What a crap card this is. And Bellew as main pundit , my word what a terrible day for boxing. 

Sky boxing RIP


----------



## Jim Kelly (Jul 12, 2012)

love you british stoppage..lol


----------



## Ishy (Jun 2, 2012)

The size difference is crazy. Smith is impressive but he's too eager for the KO, like someone said in the other thread you don't want to do a David Price - knock over guys too early and then struggle when you eventually step up.


----------



## Jim Kelly (Jul 12, 2012)

mendy was getting that work to be fair.

Shit card.


----------



## BoxingAnalyst (Jun 4, 2012)

Smith is an impressive talent.


----------



## Ashedward (Jun 2, 2012)

Hoshi said:


> Are the main events going to clash tonight?


Don`t think so,Ryder-Saunders is going to be very late at this rate


----------



## Ishy (Jun 2, 2012)

Doesn't waste a shot? Nah was forcing it too much at times there.


----------



## BoxingAnalyst (Jun 4, 2012)

Ochieng-Smith up next, looking forward to this!

War Eagle!


----------



## Peter Barlow (Jun 4, 2013)

Stevenson Cloud being shown anyway, to be honest I wont be staying up for that but may watch the repeat the following morning.


----------



## JFT96 (Jun 13, 2012)

I'm looking forward to this now. Smith is a very solid domestic fighter IMO & I think he'll have too much for Ochieng. The Eagle is all styke and no substance for me from what I've seen


----------



## Jim Kelly (Jul 12, 2012)

has boxnation picked up the jnr v vera card?


----------



## Ashedward (Jun 2, 2012)

I would be a little bit annoyed if I was Ochiang,Smith is getting the big build up and the fight in his home town.


----------



## WhoDatNation (Jun 10, 2013)

C'mon the Eagle, great character, still have my doubts though


----------



## Ishy (Jun 2, 2012)

Clashing with Gavin/Barnes will stick with this as it'll probably be the more competitive fight.


----------



## Body shot (Aug 29, 2013)

Mugsy said:


> Stevenson Cloud being shown anyway, to be honest I wont be staying up for that but may watch the repeat the following morning.

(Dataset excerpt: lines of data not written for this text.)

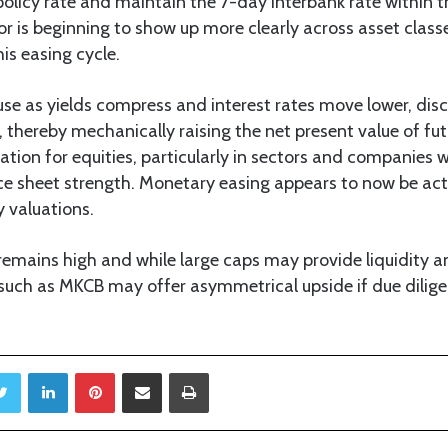
olicy rate and maintain the 7-day interbank rate within t
dor is beginning to show up more clearly across asset clas
his easing cycle.
ause as yields compress and interest rates move lower, dis
l, thereby mechanically raising the net present value of fu
uation for equities, particularly in sectors and companies w
nce sheet strength. Monetary easing appears to now be act
y valuations.
remains high and while large caps may provide liquidity and
uch as MKCB may offer asymmetrical upside if due dilig
Twitter
LinkedIn
Pinterest
Share via Email
Print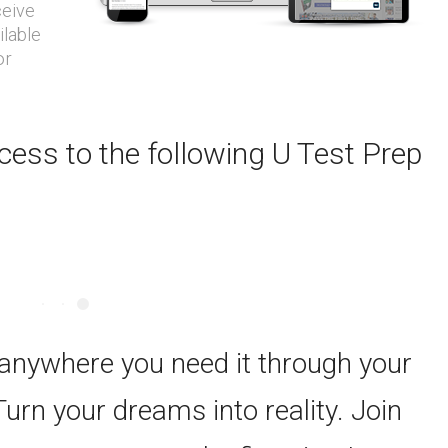
ceive
ilable
or
ess to the following U Test Prep
 anywhere you need it through your
Turn your dreams into reality. Join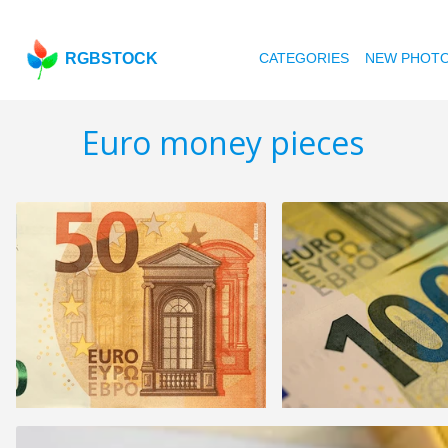
RGBSTOCK
CATEGORIES
NEW PHOT
Euro money pieces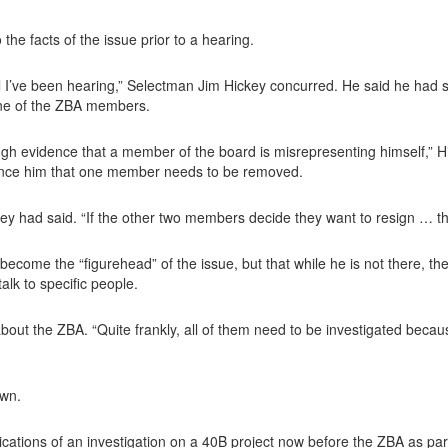
 the facts of the issue prior to a hearing.
ll I’ve been hearing,” Selectman Jim Hickey concurred. He said he had st
one of the ZBA members.
ugh evidence that a member of the board is misrepresenting himself,” H
vince him that one member needs to be removed.
key had said. “If the other two members decide they want to resign … the
ome the “figurehead” of the issue, but that while he is not there, t
alk to specific people.
bout the ZBA. “Quite frankly, all of them need to be investigated because i
own.
cations of an investigation on a 40B project now before the ZBA as part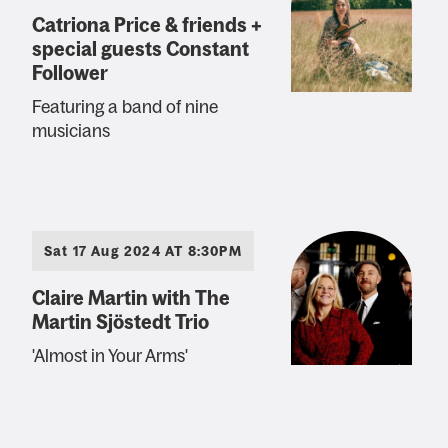
Catriona Price & friends +
special guests Constant
Follower
Featuring a band of nine
musicians
Sat 17 Aug 2024 AT 8:30PM
Claire Martin with The
Martin Sjöstedt Trio
'Almost in Your Arms'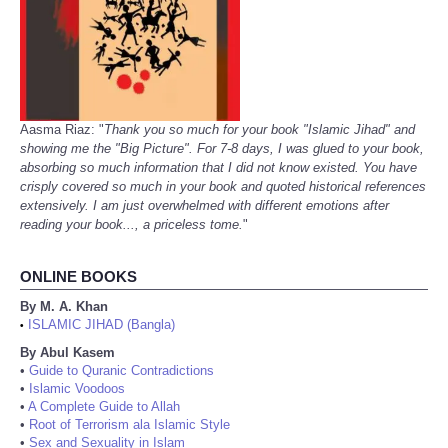
Aasma Riaz: "
Thank you so much for your book "Islamic Jihad" and
showing me the "Big Picture". For 7-8 days, I was glued to your book,
absorbing so much information that I did not know existed. You have
crisply covered so much in your book and quoted historical references
extensively. I am just overwhelmed with different emotions after
reading your book..., a priceless tome.
"
ONLINE BOOKS
By M. A. Khan
ISLAMIC JIHAD (Bangla)
•
By Abul Kasem
•
Guide to Quranic Contradictions
•
Islamic Voodoos
•
A Complete Guide to Allah
•
Root of Terrorism ala Islamic Style
•
Sex and Sexuality in Islam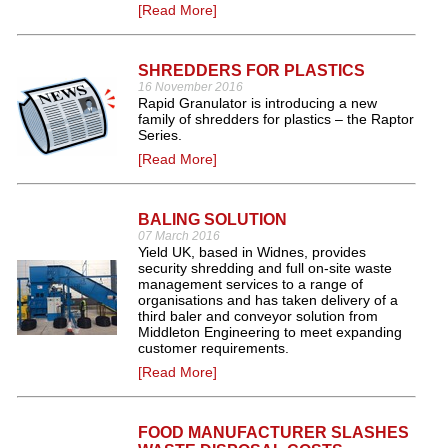
[Read More]
SHREDDERS FOR PLASTICS
16 November 2016
Rapid Granulator is introducing a new
family of shredders for plastics – the Raptor
Series.
[Read More]
BALING SOLUTION
07 March 2016
Yield UK, based in Widnes, provides
security shredding and full on-site waste
management services to a range of
organisations and has taken delivery of a
third baler and conveyor solution from
Middleton Engineering to meet expanding
customer requirements.
[Read More]
FOOD MANUFACTURER SLASHES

What channel and time is it being shown on?


----------



## BoxingAnalyst (Jun 4, 2012)

The Eagle has landed! :happy


----------



## Wallet (May 31, 2012)

Who's Eric O'Chang?


----------



## Jim Kelly (Jul 12, 2012)

Flavour Flav's lost twin.


----------



## BoxingAnalyst (Jun 4, 2012)

Jim Kelly said:


> Flavour Flav's lost twin.


:rofl


----------



## Mandanda (Jun 2, 2012)

Love Erick he's a real gent!. His mum is loud man she's like a Kenyan Rachael Cordingley but not as gorgeous :lol:. She just screams. Eagle!!! then spaz's out shouting in some next language..


----------



## Ishy (Jun 2, 2012)

Wallet said:


> Who's Eric O'Chang?


:lol:

#TeamOchieng


----------



## Wallet (May 31, 2012)

Ashedward said:


> I would be a little bit annoyed if I was Ochiang,Smith is getting the big build up and the fight in his home town.

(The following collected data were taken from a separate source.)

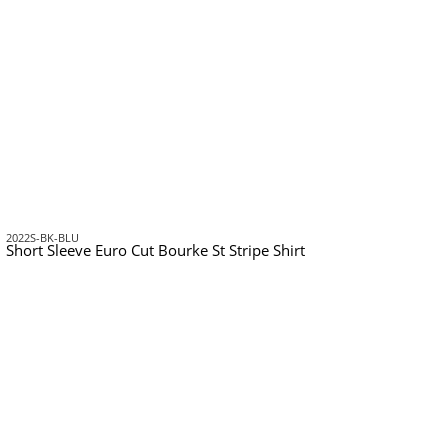
2022S-BK-BLU
Short Sleeve Euro Cut Bourke St Stripe Shirt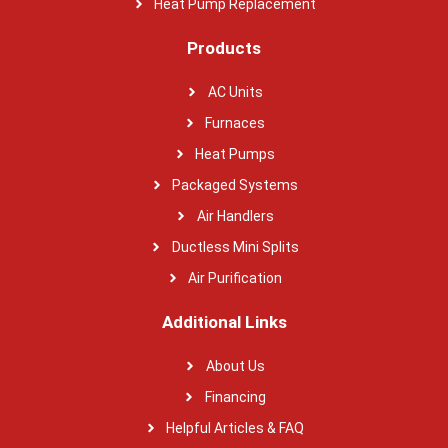
Heat Pump Replacement
Products
AC Units
Furnaces
Heat Pumps
Packaged Systems
Air Handlers
Ductless Mini Splits
Air Purification
Additional Links
About Us
Financing
Helpful Articles & FAQ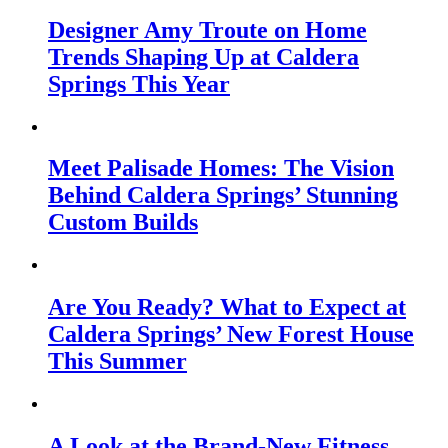
Designer Amy Troute on Home
Trends Shaping Up at Caldera
Springs This Year
Meet Palisade Homes: The Vision
Behind Caldera Springs’ Stunning
Custom Builds
Are You Ready? What to Expect at
Caldera Springs’ New Forest House
This Summer
A Look at the Brand-New Fitness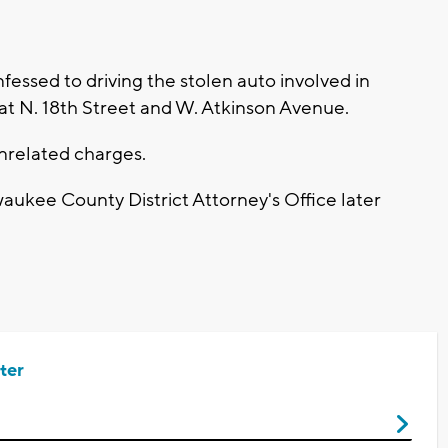
essed to driving the stolen auto involved in
 at N. 18th Street and W. Atkinson Avenue.
nrelated charges.
aukee County District Attorney's Office later
ter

That's what happens when you can't sell a ticket.


----------



## Ashedward (Jun 2, 2012)

Wallet said:


> That's what happens when you can't sell a ticket.


True


----------



## Mr A (Sep 23, 2012)

Martin Murray in the second row?


----------



## Wallet (May 31, 2012)

Ochieng should be looking to make Smith close the gap.


----------



## Post Box (Jun 7, 2012)

Mandanda said:


> Love Erick he's a real gent!. His mum is loud man she's like a Kenyan Rachael Cordingley but not as gorgeous :lol:. She just screams. Eagle!!! then spaz's out shouting in some next language..

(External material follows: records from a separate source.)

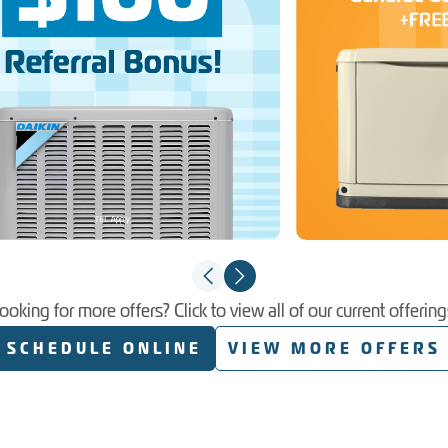
ooking for more offers? Click to view all of our current offering
SCHEDULE ONLINE
VIEW MORE OFFERS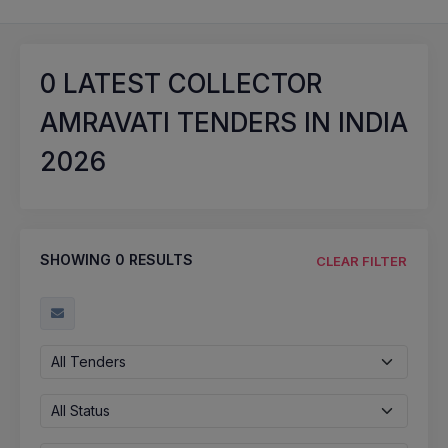
0
LATEST COLLECTOR
AMRAVATI TENDERS IN INDIA
2026
SHOWING
0
RESULTS
CLEAR FILTER
All Tenders
All Status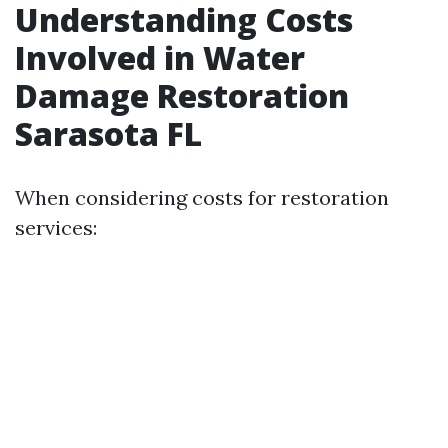
Understanding Costs
Involved in Water
Damage Restoration
Sarasota FL
When considering costs for restoration
services:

:lol: The drumming his fans/family do stamping their feet the ENTIRE fight is the worst


----------



## Smudger (Jun 3, 2013)

Has Ochieng got 14oz gloves on??? Look massive.


----------



## BoxingAnalyst (Jun 4, 2012)

10-9 Ochieng. Couple of quality uppercuts.


----------



## Ishy (Jun 2, 2012)

#SlickandKenyan


----------



## King Horse (Dec 20, 2012)

10-9 Smith


----------



## Mandanda (Jun 2, 2012)

Post Box said:


> :lol: The drumming his fans/family do stamping their feet the ENTIRE fight is the worst


:lol: Yeah they did that during his fight with Maxwell it made the fight even worse. I thought it was a stampede..


----------



## JFT96 (Jun 13, 2012)

He may be a decent counterpuncher but Ochieng is anything but slick


----------



## BoxingAnalyst (Jun 4, 2012)

Very close second round. Felt Ochieng edged it 20-18.


----------



## King Horse (Dec 20, 2012)

20-18 Smith


----------



## Mandanda (Jun 2, 2012)

Ochieng is looking good in the pocket i'd like to see him stick inside at times and then slide back out. Uppercut is working and hurting Smith IMO. Good fight..


----------



## WhoDatNation (Jun 10, 2013)

2-0 Eagle, Easy Work


----------



## BoxingAnalyst (Jun 4, 2012)

Smith round 29-28 Ochieng.


----------



## Berliner (Jun 6, 2013)

2:1 for Smith.


----------



## Ishy (Jun 2, 2012)

2-1 Ochieng

Think this might boil down to who's got the better engine.


----------



## King Horse (Dec 20, 2012)

30-27 Smith


----------



## JFT96 (Jun 13, 2012)

Clearly Smith's round in the third


----------



## WhoDatNation (Jun 10, 2013)

2-1 Eagle, Halling and Watt are becoming seriously unbearable


----------



## Mandanda (Jun 2, 2012)

So Richie Davies hasn't heard of ducking. My word that man is a idiot..

Ochieng looking good.


----------



## BoxingAnalyst (Jun 4, 2012)

39-37 Ochieng, brilliant work there.


----------



## WhoDatNation (Jun 10, 2013)

3-1 Eagle, doing well so far, can't miss with the hooks to the body


----------



## King Horse (Dec 20, 2012)

39-37 Smith


----------



## PaulieMc (Jun 6, 2013)

Ochieng is doing very well on the inside. Can definitely see the cards being bias though.


----------



## JFT96 (Jun 13, 2012)

3-2 Smith


----------



## Ishy (Jun 2, 2012)

3-2 Ochieng. 

Gonna get dodgy cards here.


----------



## King Horse (Dec 20, 2012)

49-47 Smith


----------



## Post Box (Jun 7, 2012)

Ochieng boxing much better than I expected


----------



## Mandanda (Jun 2, 2012)

Concentrate on punches landed you pratts! (Hailing and Watt).


----------



## King Horse (Dec 20, 2012)

58-57 Smith


----------



## Ishy (Jun 2, 2012)

Commentators missing a lot of the Eagle's work.


----------



## BoxingAnalyst (Jun 4, 2012)

48-46 Ochieng.


----------



## Berliner (Jun 6, 2013)

4:2 for Smith (but some very Close rounds).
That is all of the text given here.